Jim Calder

Personal information
- Full name: James Evan Calder
- Date of birth: 29 July 1960 (age 65)
- Place of birth: Grantown on Spey, Scotland
- Position(s): Goalkeeper; centre-forward;

Senior career*
- Years: Team / Apps / (Gls)
- 1977–1994: Inverness Thistle / 0 / (0)
- 1994–2002: Inverness Caledonian Thistle / 167 / (0)
- 2002–2005: Nairn County / 51 / (0)
- 2005–2006: Clachnacuddin / ? / (?)
- 2006: Rothes / ? / (?)
- 2006: Forres Mechanics / ? / (?)
- 2006–2007: Inverurie Loco Works / ? / (?)
- 2007: Peterhead / 1 / (0)
- 2007–?: Inverurie Loco Works / ? / (?)

= Jim Calder (footballer) =

Scottish footballer

Jim Calder (born 29 July 1960) is a Scottish retired professional footballer. Calder played as a striker until he received a knee ligament injury at the age of 26. He then played as a goalkeeper, a highly unusual change given the specialist nature of that position.

Best known for his time with Inverness Caledonian Thistle, where he played from the club's formation in 1994 until 2002. Calder had been inherited from the squad of Inverness Thistle, who had merged with local rivals Caledonian to form the new club. Calder's goalkeeping antics and spectacular saves made him a firm favourite with Caley fans. His best match was probably in 2000 when he turned out a man of the match performance in Caley Thistle's famous 3–1 Scottish Cup victory over Celtic. Two seasons later Jim left Caley Thistle after the club signed Mark Brown.

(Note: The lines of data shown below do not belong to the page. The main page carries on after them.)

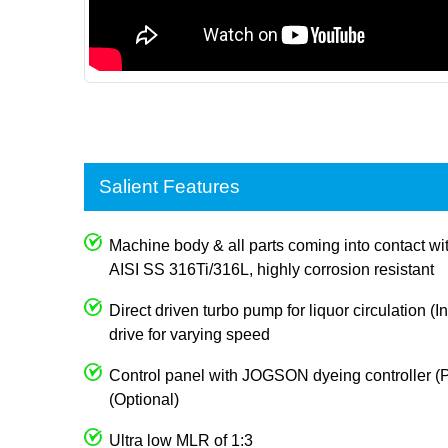
Salient Features
Machine body & all parts coming into contact wi
AISI SS 316Ti/316L, highly corrosion resistant
Direct driven turbo pump for liquor circulation (I
drive for varying speed
Control panel with JOGSON dyeing controller (P
(Optional)
Ultra low MLR of 1:3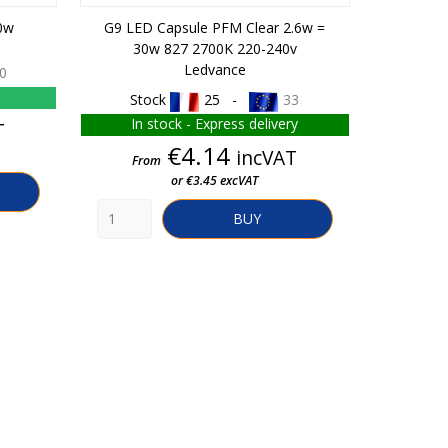
0w
G9 LED Capsule PFM Clear 2.6w =
G13 Flu
30w 827 2700K 220-240v
Ledvance
0
Stock
25 -
33
In 
In stock - Express delivery
T
Fro
Price
€4.14
incVAT
From
or €3.45 excVAT
BUY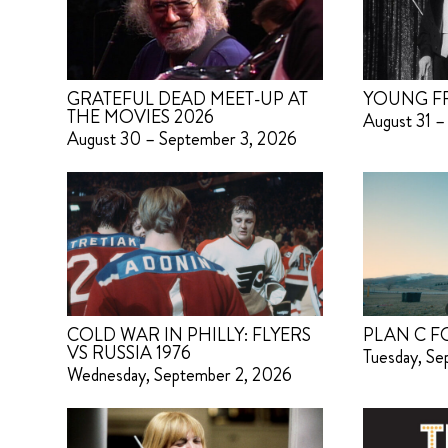
GRATEFUL DEAD MEET-UP AT
YOUNG F
THE MOVIES 2026
August 31 –
August 30 – September 3, 2026
COLD WAR IN PHILLY: FLYERS
PLAN C F
VS RUSSIA 1976
Tuesday, S
Wednesday, September 2, 2026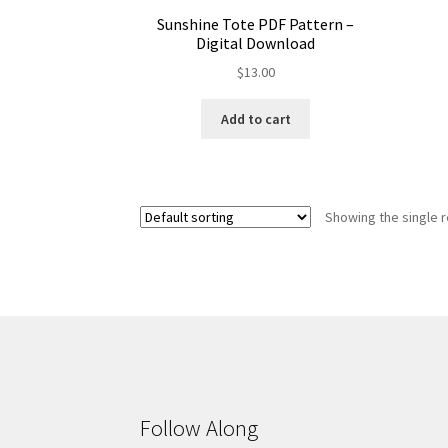
Sunshine Tote PDF Pattern –
Digital Download
$
13.00
Add to cart
Showing the single r
Follow Along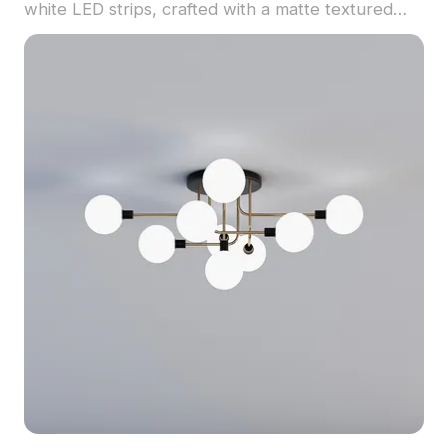
white LED strips, crafted with a matte textured
finish. Built with 5,000 polygons, it balances detail
and performance for interior design, architecture,
and gaming scenes.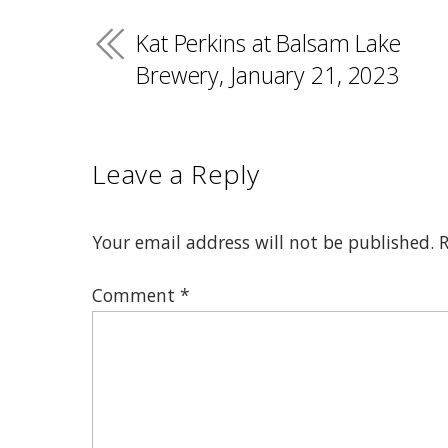
Kat Perkins at Balsam Lake
Brewery, January 21, 2023
Leave a Reply
Your email address will not be published.
R
Comment
*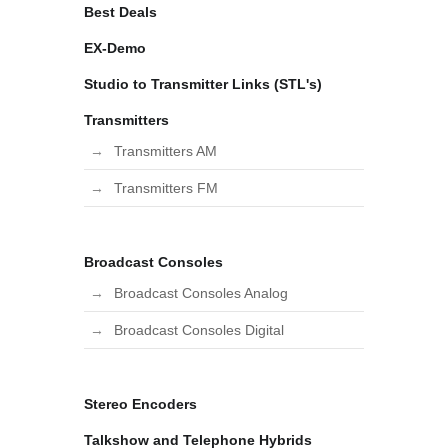
Best Deals
EX-Demo
Studio to Transmitter Links (STL's)
Transmitters
Transmitters AM
Transmitters FM
Broadcast Consoles
Broadcast Consoles Analog
Broadcast Consoles Digital
Stereo Encoders
Talkshow and Telephone Hybrids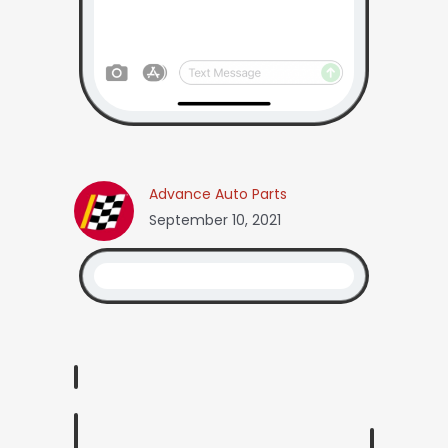
Advance Auto Parts
September 10, 2021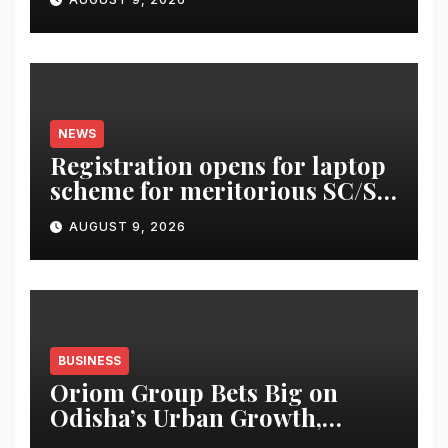
NEWS
Registration opens for laptop
scheme for meritorious SC/ST
students
AUGUST 9, 2026
BUSINESS
Oriom Group Bets Big on
Odisha’s Urban Growth,
Launches Oriom Realty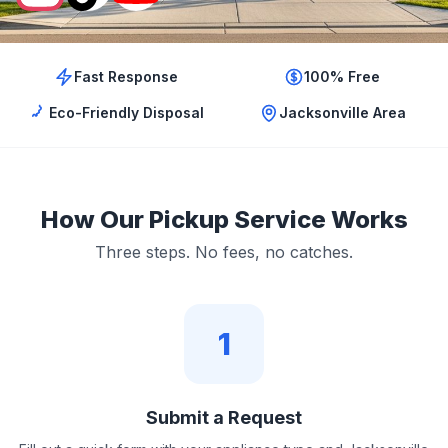
Fast Response
100% Free
Eco-Friendly Disposal
Jacksonville Area
How Our Pickup Service Works
Three steps. No fees, no catches.
1
Submit a Request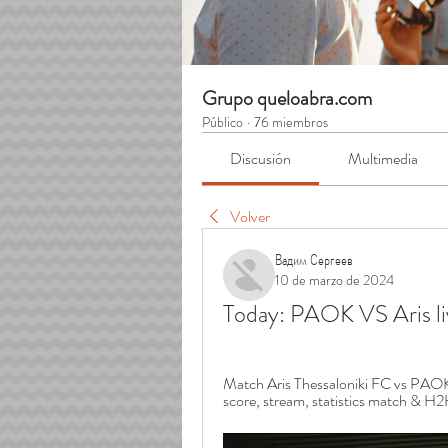
Grupo queloabra.com
Público
·
76 miembros
Discusión
Multimedia
Volver
Вадим Сергеев
10 de marzo de 2024
Today: PAOK VS Aris l
Match Aris Thessaloniki FC vs PAOK 2
score, stream, statistics match & H2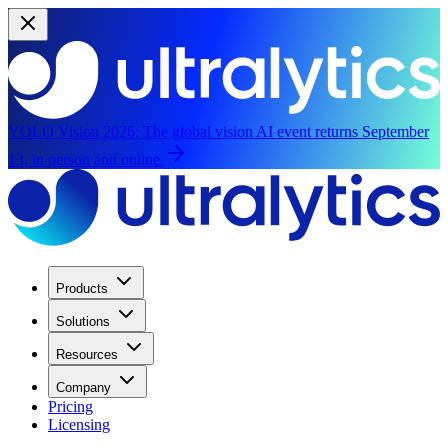
YOLO Vision 2026:
The global vision AI event returns September
13, in person and online.
Products
Solutions
Resources
Company
Pricing
Licensing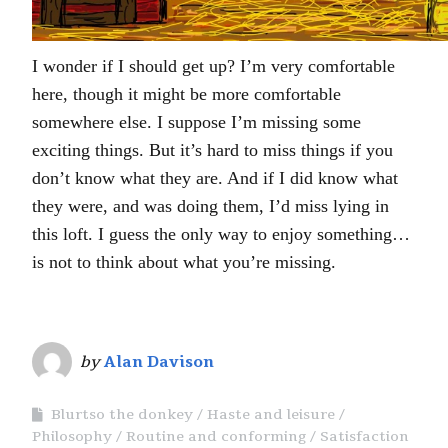
I wonder if I should get up? I’m very comfortable
here, though it might be more comfortable
somewhere else. I suppose I’m missing some
exciting things. But it’s hard to miss things if you
don’t know what they are. And if I did know what
they were, and was doing them, I’d miss lying in
this loft. I guess the only way to enjoy something…
is not to think about what you’re missing.
by
Alan Davison
Blurtso the donkey
Haste and leisure
Philosophy
Routine and conforming
Satisfaction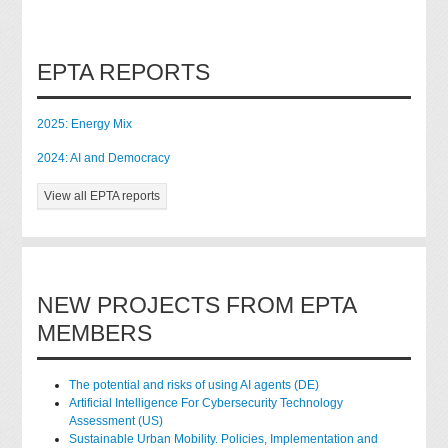
EPTA REPORTS
2025: Energy Mix
2024: AI and Democracy
View all EPTA reports
NEW PROJECTS FROM EPTA
MEMBERS
The potential and risks of using AI agents (DE)
Artificial Intelligence For Cybersecurity Technology
Assessment (US)
Sustainable Urban Mobility. Policies, Implementation and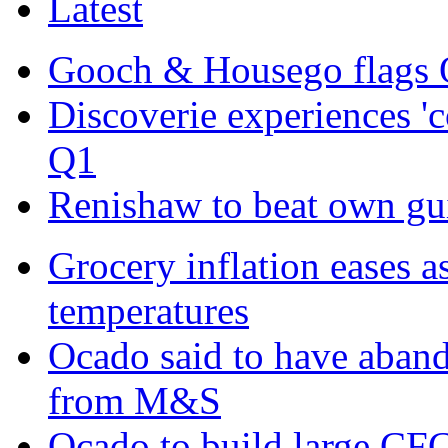
Latest
Gooch & Housego flags 
Discoverie experiences '
Q1
Renishaw to beat own gui
Grocery inflation eases a
temperatures
Ocado said to have aban
from M&S
Ocado to build large CFC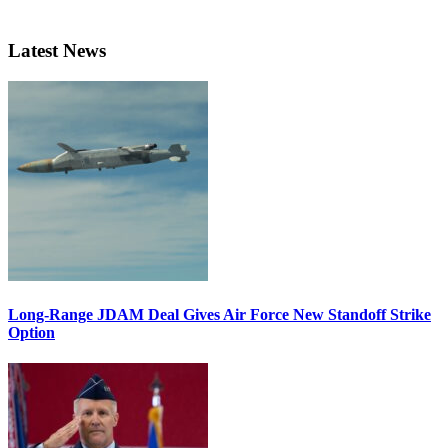
Latest News
Long-Range JDAM Deal Gives Air Force New Standoff Strike
Option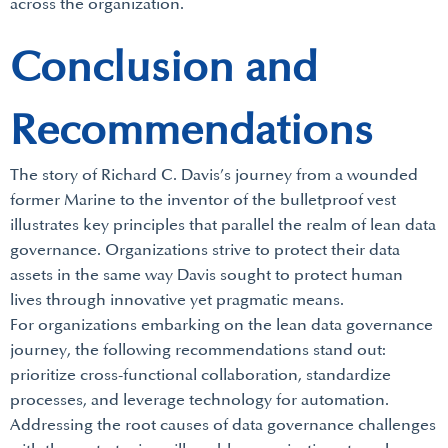
across the organization.
Conclusion and
Recommendations
The story of Richard C. Davis’s journey from a wounded
former Marine to the inventor of the bulletproof vest
illustrates key principles that parallel the realm of lean data
governance. Organizations strive to protect their data
assets in the same way Davis sought to protect human
lives through innovative yet pragmatic means.
For organizations embarking on the lean data governance
journey, the following recommendations stand out:
prioritize cross-functional collaboration, standardize
processes, and leverage technology for automation.
Addressing the root causes of data governance challenges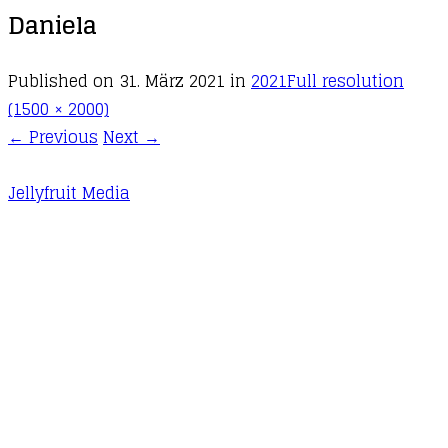
Daniela
Published on
31. März 2021
in
2021
Full resolution
(1500 × 2000)
←
Previous
Next
→
Jellyfruit Media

Jim then signed for Nairn County, playing 51 times for the club. After leaving County in 2005, he took up short-term contracts at several Highland League clubs, including Clach, Rothes and Forres Mechanics. As late as 2007 the 46-year-old Calder even made an appearance in the Scottish Football League for Peterhead. He has also returned to Caley Thistle to coach their youth teams.